Почему монахинь-бунтовщиц не отправляли ни на Анзер, ни на Секирку – было непонятно.

После ухода начальника лагеря мы, врачи, задали об этом вопрос начальнику санчасти, тоже врачу, который, после отбытия срока в лагере за какое-то уголовное преступление, остался «вольнонаемным» и занимал административные должности, возглавляя санитарную часть лагеря.

Он объяснил нам, что с монахинями «дело сложное», ибо их молчаливый и сдержанный протест совершенно не похож на протест, который иногда позволяли себе уголовные преступники. Последние обыкновенно устраивали скандал, кричали, хулиганили. А эти – молчаливые, простые, смирные и необыкновенно кроткие. Ни одного крика, ни одного слова жалобы.

– Они фанатичные мученицы, словно ищущие страданий, – рассказывал начальник санчасти. – Это какие-то психопатки-мазохистки. Но их становится невыносимо жалко... Я не смог видеть их смирения и кротости, с какими они переносят «воздействия»... Да и не я один... Владимир Егорович (начальник лагеря) тоже не смог этого перенести. Он даже поссорился с начальником ИСО (информационно-следственный отдел)... И вот он хочет как-нибудь смягчить и уладить это дело. Если вы их признаете негодными к физическому труду – они будут оставлены в покое.
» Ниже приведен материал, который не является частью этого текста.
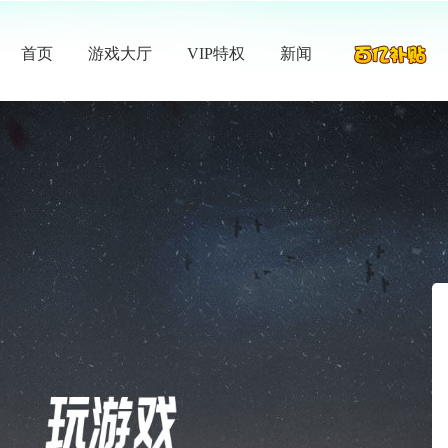
首页
游戏大厅
VIP特权
新闻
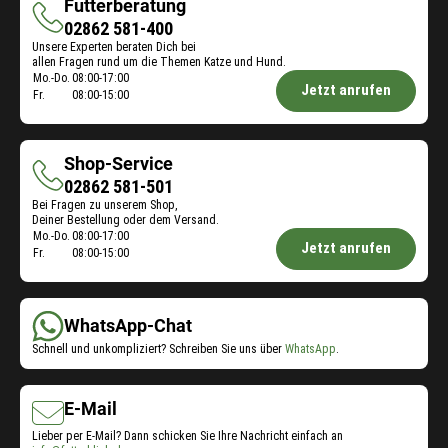
Futterberatung
Futterberatung
02862 581-400
Unsere Experten beraten Dich bei
allen Fragen rund um die Themen Katze und Hund.
Öffnungszeiten
Mo.-Do.
08:00-17:00
Jetzt anrufen
Fr.
08:00-15:00
Futterberatung:
Shop-Service
Shop-
02862 581-501
Bei Fragen zu unserem Shop,
Service
Deiner Bestellung oder dem Versand.
Öffnungszeiten
Mo.-Do.
08:00-17:00
Jetzt anrufen
Fr.
08:00-15:00
Shop-
Service:
WhatsApp-Chat
Schnell und unkompliziert? Schreiben Sie uns über
WhatsApp
.
E-Mail
Lieber per E-Mail? Dann schicken Sie Ihre Nachricht einfach an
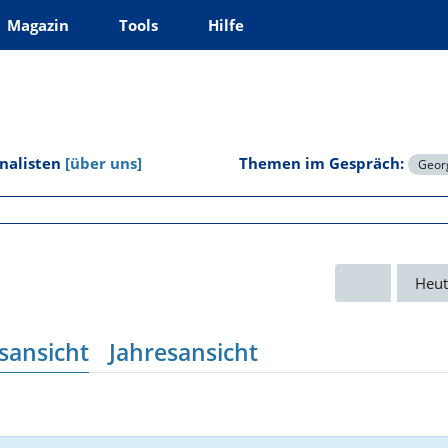
Magazin
Tools
Hilfe
rnalisten
[über uns]
Themen im Gespräch:
Georg
Heut
sansicht
Jahresansicht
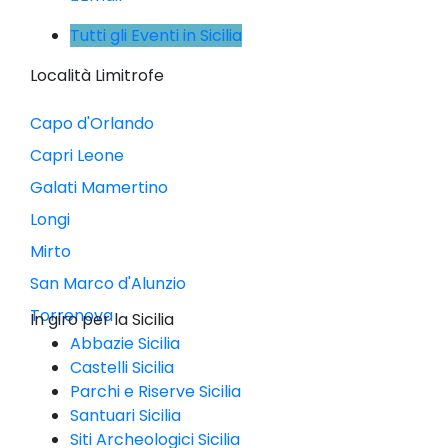
Tutti gli Eventi in Sicilia
Località Limitrofe
Capo d'Orlando
Capri Leone
Galati Mamertino
Longi
Mirto
San Marco d'Alunzio
Torrenova
In giro per la Sicilia
Abbazie Sicilia
Castelli Sicilia
Parchi e Riserve Sicilia
Santuari Sicilia
Siti Archeologici Sicilia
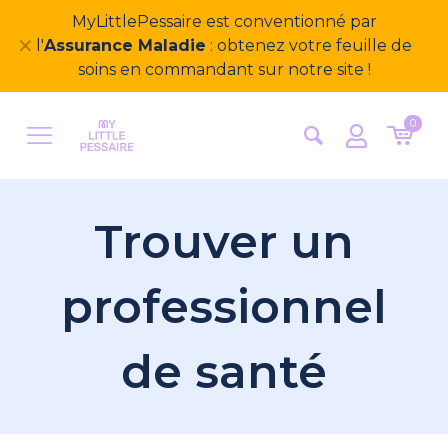
✕
0
Trouver un
professionnel
de santé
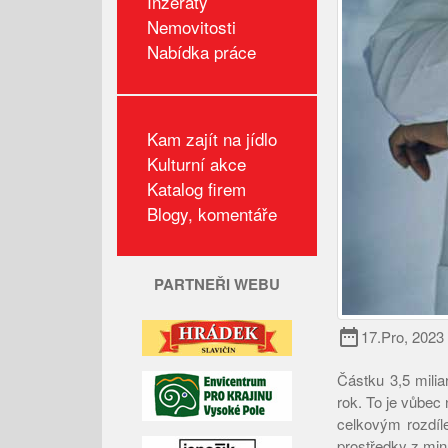
Inzeráty
Nemovitosti
Nabídka práce
Kam zajít na jídlo
Kulturní akce
Katalog firem
Blogy, komentáře
PARTNEŘI WEBU
date_range
17.Pro, 2023
Částku 3,5 milia
rok. To je vůbec 
celkovým rozdíle
prostředky z minu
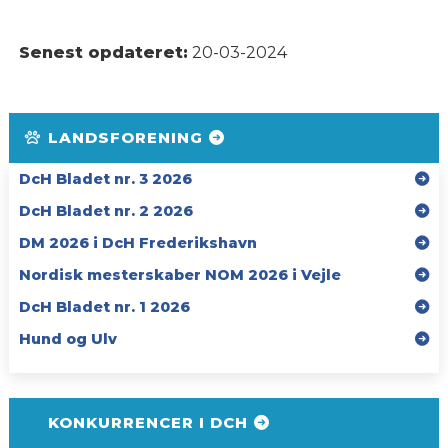
Senest opdateret:
20-03-2024
LANDSFORENING
DcH Bladet nr. 3 2026
DcH Bladet nr. 2 2026
DM 2026 i DcH Frederikshavn
Nordisk mesterskaber NOM 2026 i Vejle
DcH Bladet nr. 1 2026
Hund og Ulv
KONKURRENCER I DCH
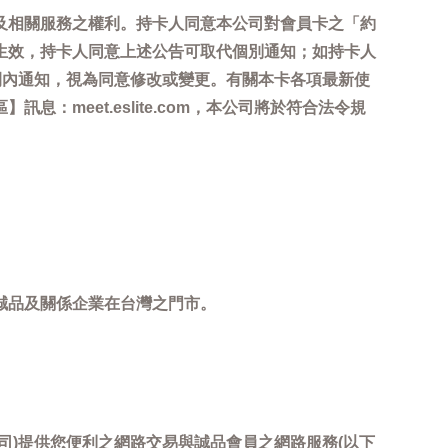
及相關服務之權利。持卡人同意本公司對會員卡之「約
生效，持卡人同意上述公告可取代個別通知；如持卡人
間內通知，視為同意修改或變更。有關本卡各項最新使
meet.eslite.com，本公司將於符合法令規
誠品及關係企業在台灣之門市。
司)提供您便利之網路交易與誠品會員之網路服務(以下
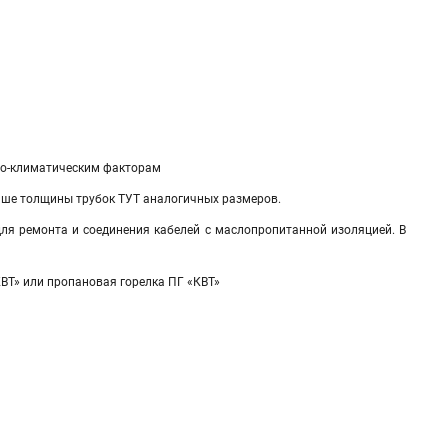
но-климатическим факторам
ьше толщины трубок ТУТ аналогичных размеров.
ля ремонта и соединения кабелей с маслопропитанной изоляцией. В
ВТ» или пропановая горелка ПГ «КВТ»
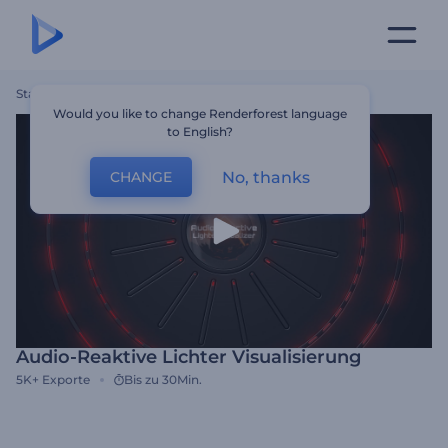
Startseite
Vorlagen
Audio-Reaktive Lichter Visualisierung
Would you like to change Renderforest language
to English?
No, thanks
CHANGE
Audio-Reaktive Lichter Visualisierung
5K+
Exporte
Bis zu 30Min.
– Я прошу меня освободить от этой комиссии, – сказал профессор Жижиленко. – Я сам монах и женщин, да еще монахинь, осматривать не хотел бы...

Профессор Жижиленко от этой комиссии был освобожден, и я один отправился свидетельствовать этих монахинь.
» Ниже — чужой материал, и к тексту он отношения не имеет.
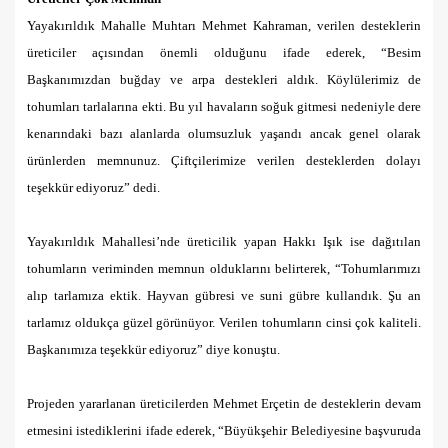
Yayakırıldık Mahalle Muhtarı Mehmet Kahraman, verilen desteklerin
üreticiler açısından önemli olduğunu ifade ederek, “Besim
Başkanımızdan buğday ve arpa destekleri aldık. Köylülerimiz de
tohumları tarlalarına ekti. Bu yıl havaların soğuk gitmesi nedeniyle dere
kenarındaki bazı alanlarda olumsuzluk yaşandı ancak genel olarak
ürünlerden memnunuz. Çiftçilerimize verilen desteklerden dolayı
teşekkür ediyoruz” dedi.
Yayakırıldık Mahallesi’nde üreticilik yapan Hakkı Işık ise dağıtılan
tohumların veriminden memnun olduklarını belirterek, “Tohumlarımızı
alıp tarlamıza ektik. Hayvan gübresi ve suni gübre kullandık. Şu an
tarlamız oldukça güzel görünüyor. Verilen tohumların cinsi çok kaliteli.
Başkanımıza teşekkür ediyoruz” diye konuştu.
Projeden yararlanan üreticilerden Mehmet Erçetin de desteklerin devam
etmesini istediklerini ifade ederek, “Büyükşehir Belediyesine başvuruda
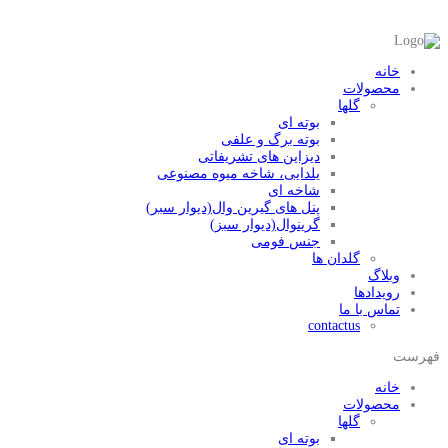
خانه
محصولات
گلها
بوته ای
بوته برگ و علفی
دیزاین های تشریفاتی
یلدایی، شاخه میوه مصنوعی
شاخه ای
پنل های گیرین وال(دیوار سبر)
گرینوال(دیوار سبز)
جنس فومی
گلدان ها
وبلاگ
رویدادها
تماس با ما
contactus
فهرست
خانه
محصولات
گلها
بوته ای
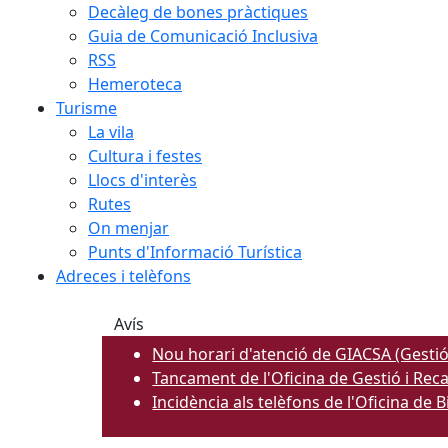
Decàleg de bones pràctiques
Guia de Comunicació Inclusiva
RSS
Hemeroteca
Turisme
La vila
Cultura i festes
Llocs d'interès
Rutes
On menjar
Punts d'Informació Turística
Adreces i telèfons
Avís
Nou horari d'atenció de GIACSA (Gestió
Tancament de l'Oficina de Gestió i Rec
Incidència als telèfons de l'Oficina de 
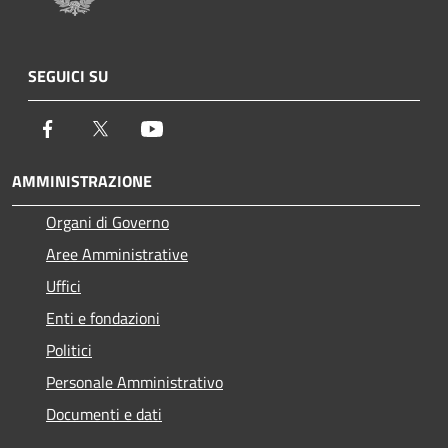
SEGUICI SU
Facebook
Twitter
Youtube
AMMINISTRAZIONE
Organi di Governo
Aree Amministrative
Uffici
Enti e fondazioni
Politici
Personale Amministrativo
Documenti e dati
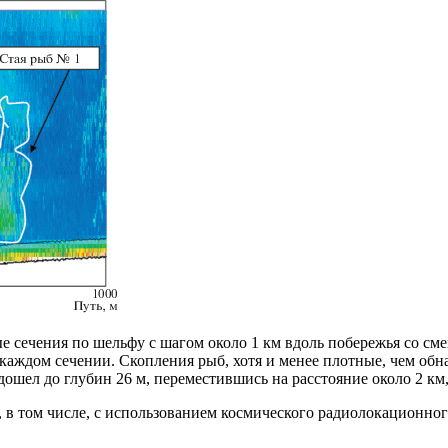
 сечения по шельфу с шагом около 1 км вдоль побережья со сме
каждом сечении. Скопления рыб, хотя и менее плотные, чем об
 дошел до глубин 26 м, переместившись на расстояние около 2 км,
 том числе, с использованием космического радиолокационного 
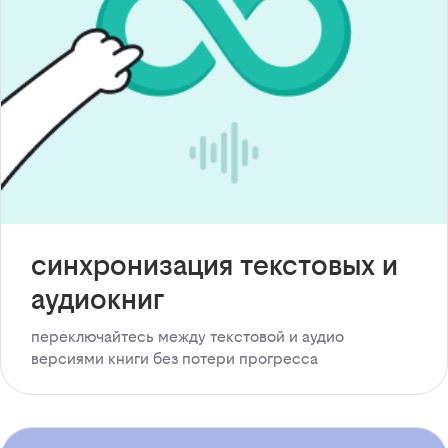
синхронизация текстовых и
аудиокниг
переключайтесь между текстовой и аудио
версиями книги без потери прогресса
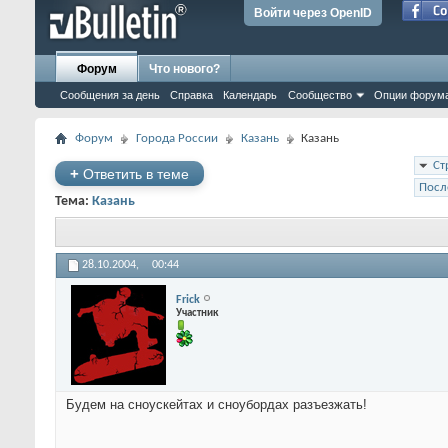
Войти через OpenID
Форум
Что нового?
Сообщения за день
Справка
Календарь
Сообщество
Опции форум
Форум
Города России
Казань
Казань
Ст
+
Ответить в теме
Посл
Тема:
Казань
28.10.2004,
00:44
Frick
Участник
Будем на сноускейтах и сноубордах разъезжать!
Когда я вошел в барак, где они были собраны, я увидел чрезвычайно степенных женщин, спокойных и выдержанных, в старых, изношенных, заплатанных, но чистых черных монашеских одеяниях.
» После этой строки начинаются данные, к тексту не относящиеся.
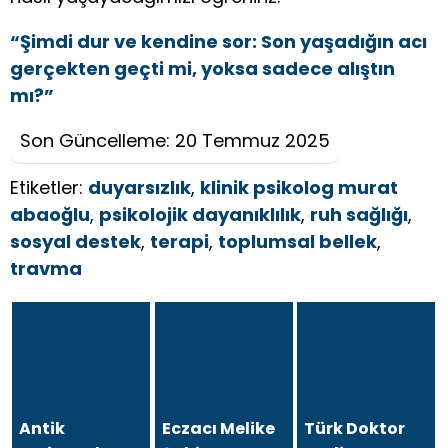
“Şimdi dur ve kendine sor: Son yaşadığın acı
gerçekten geçti mi, yoksa sadece alıştın
mı?”
Son Güncelleme: 20 Temmuz 2025
Etiketler:
duyarsızlık
,
klinik psikolog murat
abaoğlu
,
psikolojik dayanıklılık
,
ruh sağlığı
,
sosyal destek
,
terapi
,
toplumsal bellek
,
travma
Antik
Eczacı Melike
Türk Doktor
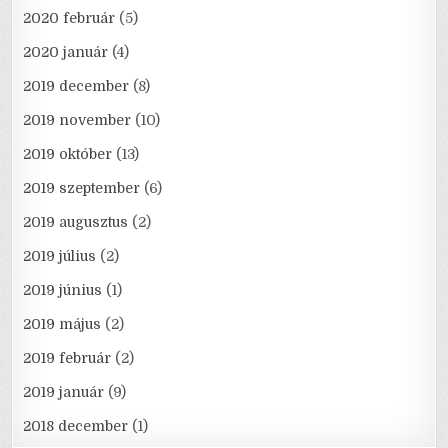
2020 február
(5)
2020 január
(4)
2019 december
(8)
2019 november
(10)
2019 október
(13)
2019 szeptember
(6)
2019 augusztus
(2)
2019 július
(2)
2019 június
(1)
2019 május
(2)
2019 február
(2)
2019 január
(9)
2018 december
(1)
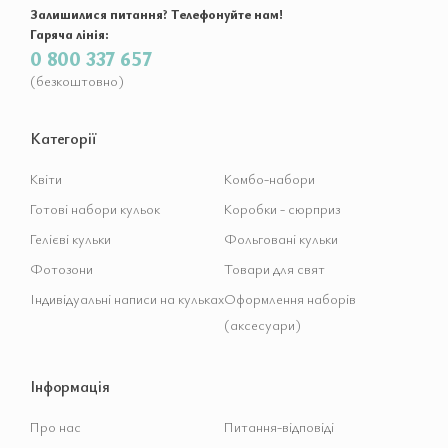
Залишилися питання? Телефонуйте нам!
Гаряча лінія:
0 800 337 657
(безкоштовно)
Категорії
Квіти
Комбо-набори
Готові набори кульок
Коробки - сюрприз
Гелієві кульки
Фольговані кульки
Фотозони
Товари для свят
Індивідуальні написи на кульках
Оформлення наборів
(аксесуари)
Інформація
Про нас
Питання-відповіді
Их было около 30 человек. Все они были похожи одна на другую и по возрасту всем можно было дать то, что называется «вечные 30 лет», хотя, несомненно, здесь были и моложе и старше. Все они были словно на подбор, красивые русские женщины, с умеренной грациозной полнотой, крепко и гармонично сложенные, чистые и здоровые, подобно белым грибам-боровикам, не тронутым никакой чревоточиной. Во всех лицах их было нечто от выражения лика скорбящей Богоматери, и эта скорбь была такой возвышенной, такой сдержанной и как бы стыдливой, что совершенно невольно вспомнились стихи Тютчева об осенних страданиях бесстрастной природы, сравниваемых со страданиями глубоко возвышенных человеческих душ.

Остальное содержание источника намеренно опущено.